The infants of depressed mothers continued to show different than normal reactions to their mother’s non-smiling and non-contingent faces. A non-contingent facial expression might mean that the infant is used to seeing a mean or angry face even when they have done nothing wrong. This suggested to the study authors that the infants had become used to their mother’s irregular behavior toward them, and no longer reacted to it in a negative way. As the study participants grew older, their mothers, who had been depressed, became more authoritarian in their parenting style, as well as more angry and anxious around their children.

On a positive note, in their studies they found that these interactions could be improved by the mothers receiving pre-natal massage to help with their depression, and later they were given postnatal coaching to help them understand more normal and effective ways to interact. Both of these interventions helped the infants to have more optimal neonatal behavior, as well as having positive effects on the growing infants’ development.

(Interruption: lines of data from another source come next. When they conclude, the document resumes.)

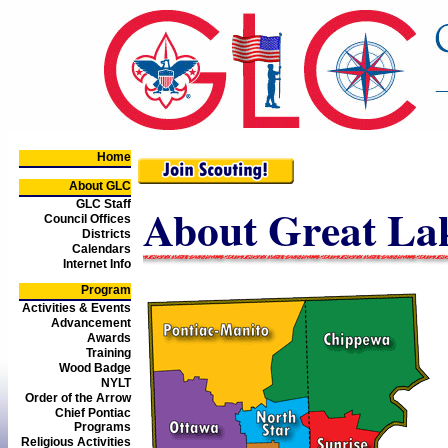
Home
About GLC
GLC Staff
About Great Lak
Council Offices
Districts
Calendars
Internet Info
Program
Activities & Events
Advancement
Awards
Training
Wood Badge
NYLT
Order of the Arrow
Chief Pontiac
Programs
Religious Activities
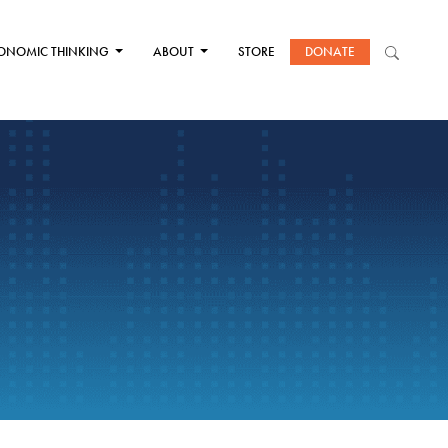
ONOMIC THINKING
ABOUT
STORE
DONATE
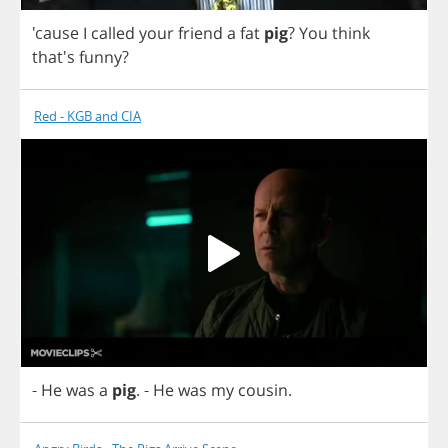
'cause
I
called
your
friend
a
fat
pig
?
You
think
that's
funny
?
Red - KGB and CIA
-
He
was
a
pig
.
-
He
was
my
cousin
.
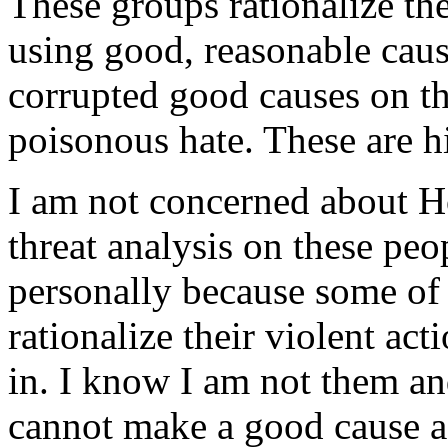
These groups rationalize the
using good, reasonable caus
corrupted good causes on the
poisonous hate. These are hi
I am not concerned about H
threat analysis on these peop
personally because some of t
rationalize their violent ac
in. I know I am not them an
cannot make a good cause a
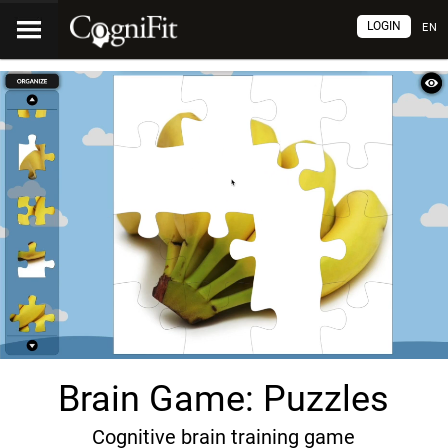
LOGIN
EN
Brain Game: Puzzles
Cognitive brain training game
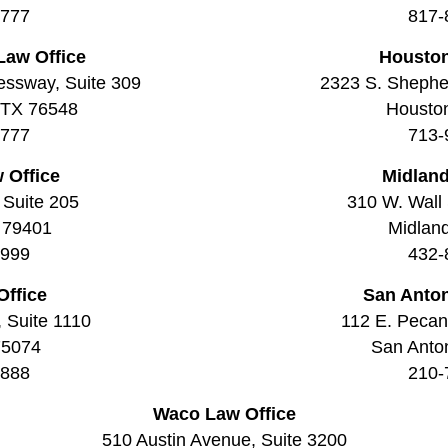
7777
817-
Law Office
Houston
essway, Suite 309
2323 S. Shepher
, TX 76548
Housto
7777
713-
 Office
Midland
 Suite 205
310 W. Wall 
 79401
Midlan
9999
432-
Office
San Anton
, Suite 1110
112 E. Pecan 
75074
San Anto
8888
210-
Waco Law Office
510 Austin Avenue, Suite 3200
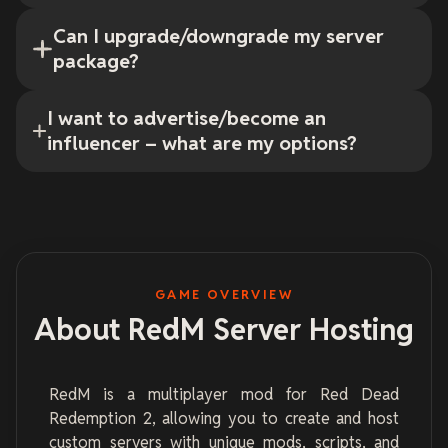
Can I upgrade/downgrade my server
package?
I want to advertise/become an
influencer – what are my options?
GAME OVERVIEW
About RedM Server Hosting
RedM is a multiplayer mod for Red Dead
Redemption 2, allowing you to create and host
custom servers with unique mods, scripts, and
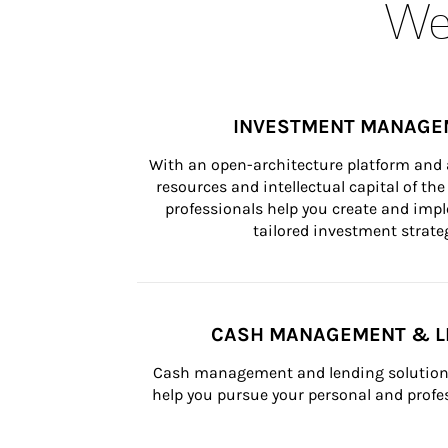
Wea
INVESTMENT MANAGE
With an open-architecture platform and a
resources and intellectual capital of the 
professionals help you create and impl
tailored investment strateg
CASH MANAGEMENT & L
Cash management and lending solutions
help you pursue your personal and profes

The study mentioned above, Massage therapy effects on depressed pregnant women, found that after the massage therapy treatments, they had measurable differences in their depression and anxiety, as attested to by higher dopamine and serotonin levels concurrent with lowered cortisol and norepinephrine levels. In addition, their infants had better neonatal outcomes such as a reduction in the incidence of low birth weight and prematurity. The scale mentioned above also showed more favorable outcomes in the newborns whose depressed mothers received massage therapy.

The studies mentioned here conclude, and I believe rightly so, that massage therapy is an effective, non-invasive way to reduce depression in new mothers, and to improve the outcomes for newborns. These improvements also continue as the babies grow and develop past infancy and into their first few months of life. It is likely that in the future the results of studies like these will encourage midwives and obstetricians to recommend massage therapy for patients who have shown clinical signs of or who have been diagnosed with prenatal depression.